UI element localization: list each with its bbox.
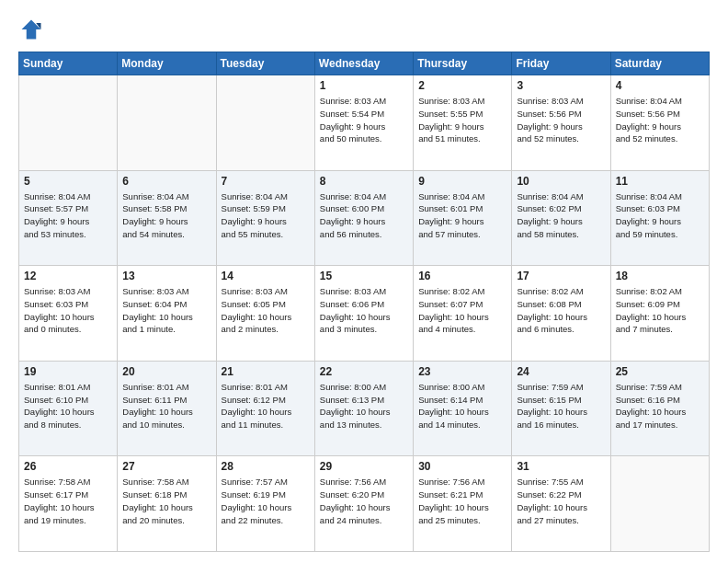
calendar-cell: 3Sunrise: 8:03 AM Sunset: 5:56 PM Daylig… xyxy=(512,75,610,171)
day-number: 7 xyxy=(222,175,310,188)
calendar-cell xyxy=(216,75,314,171)
calendar-week-row: 12Sunrise: 8:03 AM Sunset: 6:03 PM Dayli… xyxy=(19,266,710,362)
day-number: 9 xyxy=(418,175,506,188)
weekday-header-friday: Friday xyxy=(512,52,610,75)
calendar-cell: 7Sunrise: 8:04 AM Sunset: 5:59 PM Daylig… xyxy=(216,170,314,266)
day-number: 11 xyxy=(616,175,704,188)
day-number: 16 xyxy=(418,270,506,282)
calendar-cell: 9Sunrise: 8:04 AM Sunset: 6:01 PM Daylig… xyxy=(414,170,512,266)
day-number: 25 xyxy=(616,365,704,378)
calendar-week-row: 19Sunrise: 8:01 AM Sunset: 6:10 PM Dayli… xyxy=(19,361,710,456)
calendar-cell: 11Sunrise: 8:04 AM Sunset: 6:03 PM Dayli… xyxy=(610,170,709,266)
day-number: 3 xyxy=(517,79,605,92)
calendar-cell: 15Sunrise: 8:03 AM Sunset: 6:06 PM Dayli… xyxy=(314,266,413,362)
day-number: 20 xyxy=(122,365,210,378)
header xyxy=(18,17,710,42)
weekday-header-sunday: Sunday xyxy=(19,52,118,75)
weekday-header-thursday: Thursday xyxy=(414,52,512,75)
calendar-cell: 24Sunrise: 7:59 AM Sunset: 6:15 PM Dayli… xyxy=(512,361,610,456)
calendar-week-row: 26Sunrise: 7:58 AM Sunset: 6:17 PM Dayli… xyxy=(19,456,710,552)
calendar-cell xyxy=(610,456,709,552)
day-number: 27 xyxy=(122,460,210,473)
day-info: Sunrise: 7:59 AM Sunset: 6:15 PM Dayligh… xyxy=(517,381,605,431)
calendar-cell: 4Sunrise: 8:04 AM Sunset: 5:56 PM Daylig… xyxy=(610,75,709,171)
day-info: Sunrise: 8:03 AM Sunset: 5:55 PM Dayligh… xyxy=(418,95,506,145)
day-info: Sunrise: 8:04 AM Sunset: 5:58 PM Dayligh… xyxy=(122,190,210,241)
day-info: Sunrise: 8:03 AM Sunset: 6:04 PM Dayligh… xyxy=(122,285,210,336)
day-number: 21 xyxy=(222,365,310,378)
day-info: Sunrise: 7:56 AM Sunset: 6:21 PM Dayligh… xyxy=(418,476,506,526)
calendar-cell: 28Sunrise: 7:57 AM Sunset: 6:19 PM Dayli… xyxy=(216,456,314,552)
calendar-cell: 14Sunrise: 8:03 AM Sunset: 6:05 PM Dayli… xyxy=(216,266,314,362)
calendar-cell: 20Sunrise: 8:01 AM Sunset: 6:11 PM Dayli… xyxy=(118,361,216,456)
day-info: Sunrise: 8:04 AM Sunset: 5:57 PM Dayligh… xyxy=(24,190,112,241)
logo xyxy=(18,17,48,42)
calendar-cell: 8Sunrise: 8:04 AM Sunset: 6:00 PM Daylig… xyxy=(314,170,413,266)
day-number: 29 xyxy=(320,460,408,473)
calendar-cell: 17Sunrise: 8:02 AM Sunset: 6:08 PM Dayli… xyxy=(512,266,610,362)
day-info: Sunrise: 8:03 AM Sunset: 5:54 PM Dayligh… xyxy=(320,95,408,145)
calendar-cell: 19Sunrise: 8:01 AM Sunset: 6:10 PM Dayli… xyxy=(19,361,118,456)
day-number: 4 xyxy=(616,79,704,92)
calendar-cell: 10Sunrise: 8:04 AM Sunset: 6:02 PM Dayli… xyxy=(512,170,610,266)
day-info: Sunrise: 8:00 AM Sunset: 6:13 PM Dayligh… xyxy=(320,381,408,431)
day-number: 6 xyxy=(122,175,210,188)
weekday-header-wednesday: Wednesday xyxy=(314,52,413,75)
calendar-cell: 29Sunrise: 7:56 AM Sunset: 6:20 PM Dayli… xyxy=(314,456,413,552)
calendar-cell: 16Sunrise: 8:02 AM Sunset: 6:07 PM Dayli… xyxy=(414,266,512,362)
day-info: Sunrise: 8:04 AM Sunset: 5:56 PM Dayligh… xyxy=(616,95,704,145)
day-info: Sunrise: 8:02 AM Sunset: 6:08 PM Dayligh… xyxy=(517,285,605,336)
calendar-cell: 31Sunrise: 7:55 AM Sunset: 6:22 PM Dayli… xyxy=(512,456,610,552)
calendar-cell: 13Sunrise: 8:03 AM Sunset: 6:04 PM Dayli… xyxy=(118,266,216,362)
day-number: 1 xyxy=(320,79,408,92)
day-number: 30 xyxy=(418,460,506,473)
weekday-header-monday: Monday xyxy=(118,52,216,75)
calendar-cell: 25Sunrise: 7:59 AM Sunset: 6:16 PM Dayli… xyxy=(610,361,709,456)
day-info: Sunrise: 7:55 AM Sunset: 6:22 PM Dayligh… xyxy=(517,476,605,526)
day-info: Sunrise: 7:59 AM Sunset: 6:16 PM Dayligh… xyxy=(616,381,704,431)
day-number: 19 xyxy=(24,365,112,378)
day-info: Sunrise: 7:57 AM Sunset: 6:19 PM Dayligh… xyxy=(222,476,310,526)
day-info: Sunrise: 8:03 AM Sunset: 6:05 PM Dayligh… xyxy=(222,285,310,336)
day-number: 15 xyxy=(320,270,408,282)
day-info: Sunrise: 8:04 AM Sunset: 5:59 PM Dayligh… xyxy=(222,190,310,241)
day-info: Sunrise: 7:56 AM Sunset: 6:20 PM Dayligh… xyxy=(320,476,408,526)
calendar-cell: 30Sunrise: 7:56 AM Sunset: 6:21 PM Dayli… xyxy=(414,456,512,552)
day-info: Sunrise: 8:01 AM Sunset: 6:11 PM Dayligh… xyxy=(122,381,210,431)
calendar-cell: 23Sunrise: 8:00 AM Sunset: 6:14 PM Dayli… xyxy=(414,361,512,456)
day-number: 8 xyxy=(320,175,408,188)
day-info: Sunrise: 8:02 AM Sunset: 6:07 PM Dayligh… xyxy=(418,285,506,336)
calendar-cell: 18Sunrise: 8:02 AM Sunset: 6:09 PM Dayli… xyxy=(610,266,709,362)
day-number: 24 xyxy=(517,365,605,378)
day-number: 22 xyxy=(320,365,408,378)
calendar-cell xyxy=(19,75,118,171)
calendar-cell: 26Sunrise: 7:58 AM Sunset: 6:17 PM Dayli… xyxy=(19,456,118,552)
day-number: 31 xyxy=(517,460,605,473)
day-info: Sunrise: 8:04 AM Sunset: 6:01 PM Dayligh… xyxy=(418,190,506,241)
day-info: Sunrise: 8:00 AM Sunset: 6:14 PM Dayligh… xyxy=(418,381,506,431)
day-info: Sunrise: 8:03 AM Sunset: 6:03 PM Dayligh… xyxy=(24,285,112,336)
day-number: 5 xyxy=(24,175,112,188)
day-number: 14 xyxy=(222,270,310,282)
calendar-cell: 21Sunrise: 8:01 AM Sunset: 6:12 PM Dayli… xyxy=(216,361,314,456)
calendar-table: SundayMondayTuesdayWednesdayThursdayFrid… xyxy=(18,52,710,552)
day-info: Sunrise: 8:03 AM Sunset: 5:56 PM Dayligh… xyxy=(517,95,605,145)
day-info: Sunrise: 7:58 AM Sunset: 6:18 PM Dayligh… xyxy=(122,476,210,526)
calendar-cell: 12Sunrise: 8:03 AM Sunset: 6:03 PM Dayli… xyxy=(19,266,118,362)
day-info: Sunrise: 7:58 AM Sunset: 6:17 PM Dayligh… xyxy=(24,476,112,526)
calendar-cell: 5Sunrise: 8:04 AM Sunset: 5:57 PM Daylig… xyxy=(19,170,118,266)
page: SundayMondayTuesdayWednesdayThursdayFrid… xyxy=(0,0,728,563)
day-number: 26 xyxy=(24,460,112,473)
day-info: Sunrise: 8:02 AM Sunset: 6:09 PM Dayligh… xyxy=(616,285,704,336)
day-number: 17 xyxy=(517,270,605,282)
calendar-week-row: 1Sunrise: 8:03 AM Sunset: 5:54 PM Daylig… xyxy=(19,75,710,171)
day-number: 10 xyxy=(517,175,605,188)
day-number: 18 xyxy=(616,270,704,282)
day-number: 12 xyxy=(24,270,112,282)
calendar-week-row: 5Sunrise: 8:04 AM Sunset: 5:57 PM Daylig… xyxy=(19,170,710,266)
calendar-header-row: SundayMondayTuesdayWednesdayThursdayFrid… xyxy=(19,52,710,75)
day-number: 23 xyxy=(418,365,506,378)
day-info: Sunrise: 8:04 AM Sunset: 6:02 PM Dayligh… xyxy=(517,190,605,241)
svg-marker-0 xyxy=(22,20,41,40)
day-info: Sunrise: 8:01 AM Sunset: 6:12 PM Dayligh… xyxy=(222,381,310,431)
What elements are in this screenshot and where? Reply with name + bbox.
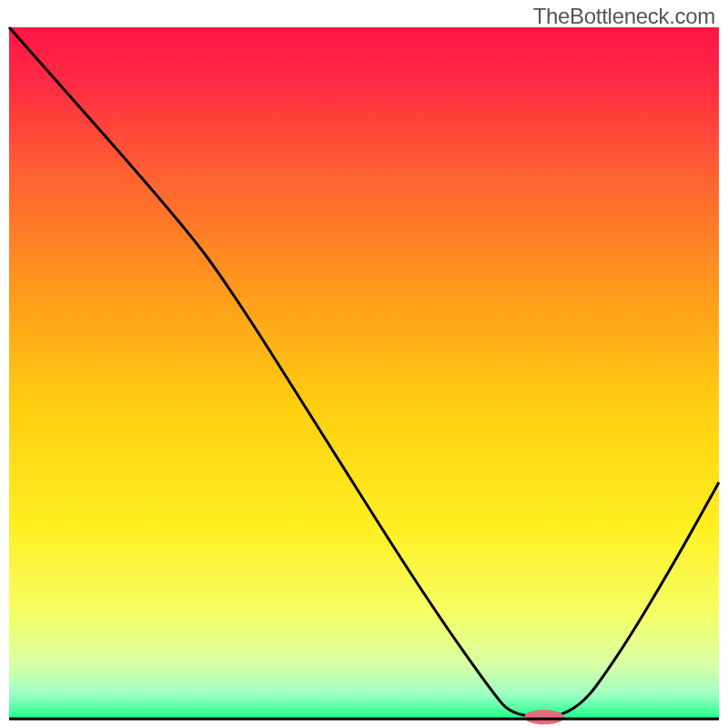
optimal-marker	[524, 710, 564, 724]
chart-wrapper: TheBottleneck.com	[0, 0, 728, 728]
plot-background	[9, 27, 719, 719]
chart-svg	[0, 0, 728, 728]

§ **What you will do**: Return each line from the records that includes the word "marker".

§ **Output of the exercise**:
svg-marker-0 xyxy=(22,20,41,40)
optimal-marker	[524, 710, 564, 724]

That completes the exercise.